Technical and biological replicates

As shown in Additional file 1: Figure S1, to access the reproducibility of technical replicates, sludge sample from SWH anaerobic digester was subject to replicate DNA extraction followed by independent metagenomic library construction and Illumina Hiseq 2000 paired-end sequencing. In the meantime, two sets of biological replicates were investigated with sludge samples collected at the same location but at two different time points (Additional file 1: Figure S1). These biological replicates include sludge from ST and SWH anaerobic digesters (Additional file 1: Table S9).
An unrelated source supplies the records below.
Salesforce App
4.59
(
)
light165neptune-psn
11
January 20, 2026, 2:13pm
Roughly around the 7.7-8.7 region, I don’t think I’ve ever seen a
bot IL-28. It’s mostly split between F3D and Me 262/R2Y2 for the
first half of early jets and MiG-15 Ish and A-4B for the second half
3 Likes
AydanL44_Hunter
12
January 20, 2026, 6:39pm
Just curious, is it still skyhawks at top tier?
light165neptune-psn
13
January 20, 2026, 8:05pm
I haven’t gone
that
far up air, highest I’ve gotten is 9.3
DNA extraction and quality control (QC) of metagenomic sequences

Genomic DNA was extracted from 500 mg sample with FastDNA SPIN Kit for Soil (MP Biomedicals, LLC, Illkirch, France). The concentration and quality of the extracted DNA was determined (Nanodrop, ND-1000, USA) and summarized in Additional file 1: Table S5. DNA library of ~180 bp was prepared and sequenced by BGI (Shenzhen, China) using Illumina HiSeq 2000 technology generating 2 × 100 bp paired-end reads following the Illumina’s instruction. Please refer to our previous publications for the technical details [32].

The paired-end sequences was firstly quality-checked by removing any read containing ambiguous base of letter N and then trimming off the sequencing adaptors to get reads of 100 bp in length. Next, artificial duplicates, showing 100 % identity over the first 50 base pairs, were filtered out from the dataset [33]. All the metagenomic datasets were deposited to MG-RAST server for data sharing (See Additional file 1: Table S9 for accession number).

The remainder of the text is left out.